Data items
- - - - - - -
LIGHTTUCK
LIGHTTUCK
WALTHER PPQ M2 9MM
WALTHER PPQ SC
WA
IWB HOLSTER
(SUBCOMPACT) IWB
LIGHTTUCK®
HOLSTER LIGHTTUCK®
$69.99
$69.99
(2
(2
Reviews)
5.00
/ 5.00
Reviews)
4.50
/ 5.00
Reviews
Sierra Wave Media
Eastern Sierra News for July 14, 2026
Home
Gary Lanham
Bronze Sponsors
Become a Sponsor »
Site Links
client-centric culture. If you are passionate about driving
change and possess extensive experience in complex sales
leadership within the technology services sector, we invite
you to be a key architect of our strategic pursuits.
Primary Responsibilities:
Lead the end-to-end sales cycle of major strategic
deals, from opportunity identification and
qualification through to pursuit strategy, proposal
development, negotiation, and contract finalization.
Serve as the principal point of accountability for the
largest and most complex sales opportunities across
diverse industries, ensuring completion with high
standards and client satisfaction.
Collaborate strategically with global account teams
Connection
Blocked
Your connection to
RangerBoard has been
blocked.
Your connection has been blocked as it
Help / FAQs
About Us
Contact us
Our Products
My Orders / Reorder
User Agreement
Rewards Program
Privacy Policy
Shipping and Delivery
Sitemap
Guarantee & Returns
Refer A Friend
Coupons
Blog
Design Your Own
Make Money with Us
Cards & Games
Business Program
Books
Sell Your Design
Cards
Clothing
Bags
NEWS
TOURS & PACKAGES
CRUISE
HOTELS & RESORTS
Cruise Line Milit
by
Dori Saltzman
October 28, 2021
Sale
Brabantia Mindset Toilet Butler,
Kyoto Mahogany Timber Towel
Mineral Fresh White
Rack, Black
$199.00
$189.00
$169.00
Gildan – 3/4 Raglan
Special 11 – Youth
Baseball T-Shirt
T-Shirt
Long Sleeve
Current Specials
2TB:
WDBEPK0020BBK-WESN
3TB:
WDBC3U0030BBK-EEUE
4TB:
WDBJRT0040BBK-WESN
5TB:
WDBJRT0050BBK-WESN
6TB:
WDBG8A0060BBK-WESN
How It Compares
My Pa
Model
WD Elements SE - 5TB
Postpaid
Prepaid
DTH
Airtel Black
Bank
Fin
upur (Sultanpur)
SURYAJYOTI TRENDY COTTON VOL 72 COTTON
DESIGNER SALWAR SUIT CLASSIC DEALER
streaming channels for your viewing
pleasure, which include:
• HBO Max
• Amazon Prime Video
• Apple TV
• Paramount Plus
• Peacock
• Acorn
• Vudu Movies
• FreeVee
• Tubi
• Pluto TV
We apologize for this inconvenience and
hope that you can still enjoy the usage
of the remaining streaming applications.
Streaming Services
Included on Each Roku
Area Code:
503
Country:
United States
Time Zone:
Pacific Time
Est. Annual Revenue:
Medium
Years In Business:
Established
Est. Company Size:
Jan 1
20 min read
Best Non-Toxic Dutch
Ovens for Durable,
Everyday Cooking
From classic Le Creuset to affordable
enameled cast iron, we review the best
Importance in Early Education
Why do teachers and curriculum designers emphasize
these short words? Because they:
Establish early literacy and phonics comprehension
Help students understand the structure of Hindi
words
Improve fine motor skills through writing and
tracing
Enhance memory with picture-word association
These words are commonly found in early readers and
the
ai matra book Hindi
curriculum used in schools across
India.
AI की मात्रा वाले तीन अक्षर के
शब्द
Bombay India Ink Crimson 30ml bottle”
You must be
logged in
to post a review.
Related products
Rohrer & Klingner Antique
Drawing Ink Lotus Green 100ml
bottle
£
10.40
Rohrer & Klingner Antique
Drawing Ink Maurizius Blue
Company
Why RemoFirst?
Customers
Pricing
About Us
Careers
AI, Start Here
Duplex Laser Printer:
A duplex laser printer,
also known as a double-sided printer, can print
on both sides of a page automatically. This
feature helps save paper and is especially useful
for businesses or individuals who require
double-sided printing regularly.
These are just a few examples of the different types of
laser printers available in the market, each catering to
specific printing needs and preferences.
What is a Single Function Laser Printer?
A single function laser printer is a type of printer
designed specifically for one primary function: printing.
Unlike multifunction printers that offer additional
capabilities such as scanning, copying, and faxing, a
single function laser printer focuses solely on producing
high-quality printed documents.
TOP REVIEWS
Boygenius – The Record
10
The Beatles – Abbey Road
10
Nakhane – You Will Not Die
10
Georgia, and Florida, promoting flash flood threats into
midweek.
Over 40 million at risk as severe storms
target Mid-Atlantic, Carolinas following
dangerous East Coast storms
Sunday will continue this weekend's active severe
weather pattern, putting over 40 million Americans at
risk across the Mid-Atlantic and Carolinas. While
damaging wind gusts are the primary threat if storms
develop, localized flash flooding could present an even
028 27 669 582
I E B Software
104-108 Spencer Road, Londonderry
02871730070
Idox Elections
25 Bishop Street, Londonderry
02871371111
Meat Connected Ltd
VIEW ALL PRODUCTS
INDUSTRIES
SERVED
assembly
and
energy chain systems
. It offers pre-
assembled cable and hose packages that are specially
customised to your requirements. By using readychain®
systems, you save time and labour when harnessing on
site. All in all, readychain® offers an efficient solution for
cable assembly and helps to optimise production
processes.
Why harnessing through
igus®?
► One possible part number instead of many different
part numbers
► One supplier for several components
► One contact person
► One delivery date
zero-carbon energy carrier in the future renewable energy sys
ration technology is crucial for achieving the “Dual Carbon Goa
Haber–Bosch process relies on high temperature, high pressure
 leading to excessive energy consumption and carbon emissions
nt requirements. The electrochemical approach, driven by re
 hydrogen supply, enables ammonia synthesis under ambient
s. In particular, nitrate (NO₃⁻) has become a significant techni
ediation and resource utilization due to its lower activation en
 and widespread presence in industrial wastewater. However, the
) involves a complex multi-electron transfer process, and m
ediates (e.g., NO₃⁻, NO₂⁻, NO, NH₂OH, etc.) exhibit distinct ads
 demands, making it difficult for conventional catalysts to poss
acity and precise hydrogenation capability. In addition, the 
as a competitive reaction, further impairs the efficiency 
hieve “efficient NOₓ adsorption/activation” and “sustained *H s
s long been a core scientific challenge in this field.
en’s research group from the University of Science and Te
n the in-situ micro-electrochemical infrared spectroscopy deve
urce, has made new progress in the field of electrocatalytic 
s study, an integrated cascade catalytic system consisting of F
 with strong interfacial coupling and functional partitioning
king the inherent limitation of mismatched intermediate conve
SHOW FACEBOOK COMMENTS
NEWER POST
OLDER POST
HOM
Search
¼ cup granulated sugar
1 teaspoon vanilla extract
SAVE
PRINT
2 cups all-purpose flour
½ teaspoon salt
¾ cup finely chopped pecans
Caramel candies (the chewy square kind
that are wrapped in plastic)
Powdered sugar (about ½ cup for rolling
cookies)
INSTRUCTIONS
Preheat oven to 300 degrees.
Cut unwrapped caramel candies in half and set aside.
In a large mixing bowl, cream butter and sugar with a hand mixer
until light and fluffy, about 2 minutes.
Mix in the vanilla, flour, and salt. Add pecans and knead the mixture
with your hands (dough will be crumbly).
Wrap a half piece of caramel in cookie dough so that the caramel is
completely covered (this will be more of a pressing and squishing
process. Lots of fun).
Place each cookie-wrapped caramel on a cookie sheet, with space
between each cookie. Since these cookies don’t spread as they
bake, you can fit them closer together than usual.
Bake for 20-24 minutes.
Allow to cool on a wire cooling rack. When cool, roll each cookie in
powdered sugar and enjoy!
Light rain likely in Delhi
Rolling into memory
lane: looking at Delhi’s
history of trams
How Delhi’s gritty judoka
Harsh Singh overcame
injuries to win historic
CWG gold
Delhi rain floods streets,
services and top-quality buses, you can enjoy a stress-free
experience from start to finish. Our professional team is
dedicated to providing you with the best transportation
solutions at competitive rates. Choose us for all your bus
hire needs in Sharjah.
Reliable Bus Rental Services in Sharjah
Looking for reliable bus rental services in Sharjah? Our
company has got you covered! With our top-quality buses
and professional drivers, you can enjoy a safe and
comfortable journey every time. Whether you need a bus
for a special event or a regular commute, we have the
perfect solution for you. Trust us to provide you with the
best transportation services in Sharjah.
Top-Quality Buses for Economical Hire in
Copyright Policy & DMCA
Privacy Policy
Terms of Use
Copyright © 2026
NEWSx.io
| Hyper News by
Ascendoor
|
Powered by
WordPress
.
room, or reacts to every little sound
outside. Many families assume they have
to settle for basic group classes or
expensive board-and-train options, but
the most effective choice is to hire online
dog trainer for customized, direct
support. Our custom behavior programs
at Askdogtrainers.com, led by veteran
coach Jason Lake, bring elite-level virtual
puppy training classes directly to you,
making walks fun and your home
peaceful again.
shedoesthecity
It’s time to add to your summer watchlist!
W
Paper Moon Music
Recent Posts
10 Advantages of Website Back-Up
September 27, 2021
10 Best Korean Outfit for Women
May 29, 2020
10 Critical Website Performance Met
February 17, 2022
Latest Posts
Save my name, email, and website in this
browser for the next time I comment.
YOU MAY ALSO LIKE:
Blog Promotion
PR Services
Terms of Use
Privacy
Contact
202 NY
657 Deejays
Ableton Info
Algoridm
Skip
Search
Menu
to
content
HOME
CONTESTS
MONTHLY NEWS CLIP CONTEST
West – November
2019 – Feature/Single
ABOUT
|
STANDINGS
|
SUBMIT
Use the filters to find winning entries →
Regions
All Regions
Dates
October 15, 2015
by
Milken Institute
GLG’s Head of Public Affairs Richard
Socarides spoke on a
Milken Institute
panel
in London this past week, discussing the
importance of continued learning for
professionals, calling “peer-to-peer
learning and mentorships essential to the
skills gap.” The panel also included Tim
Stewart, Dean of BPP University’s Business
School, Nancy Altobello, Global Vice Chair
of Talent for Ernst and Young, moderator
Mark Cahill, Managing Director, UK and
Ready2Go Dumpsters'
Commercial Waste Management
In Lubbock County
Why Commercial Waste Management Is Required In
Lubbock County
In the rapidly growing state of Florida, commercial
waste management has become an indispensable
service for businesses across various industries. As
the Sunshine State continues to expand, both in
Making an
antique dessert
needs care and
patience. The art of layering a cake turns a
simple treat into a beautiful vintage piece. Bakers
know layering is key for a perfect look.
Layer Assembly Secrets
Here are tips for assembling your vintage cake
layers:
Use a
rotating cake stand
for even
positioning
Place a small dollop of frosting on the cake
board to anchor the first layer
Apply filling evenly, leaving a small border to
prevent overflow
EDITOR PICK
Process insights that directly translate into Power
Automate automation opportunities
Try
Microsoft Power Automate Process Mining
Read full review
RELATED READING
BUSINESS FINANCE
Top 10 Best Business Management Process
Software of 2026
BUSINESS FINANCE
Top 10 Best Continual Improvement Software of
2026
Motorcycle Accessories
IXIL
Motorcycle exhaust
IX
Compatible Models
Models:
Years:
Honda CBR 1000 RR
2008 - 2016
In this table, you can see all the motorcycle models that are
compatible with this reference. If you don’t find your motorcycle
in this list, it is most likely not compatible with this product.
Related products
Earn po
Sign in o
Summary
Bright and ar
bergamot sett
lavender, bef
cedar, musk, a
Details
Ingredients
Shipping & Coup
- - - - - - -
**What you need to do**.
Find every line in the records that holds the word "offers", then state the count alone.

**Task answer**.
2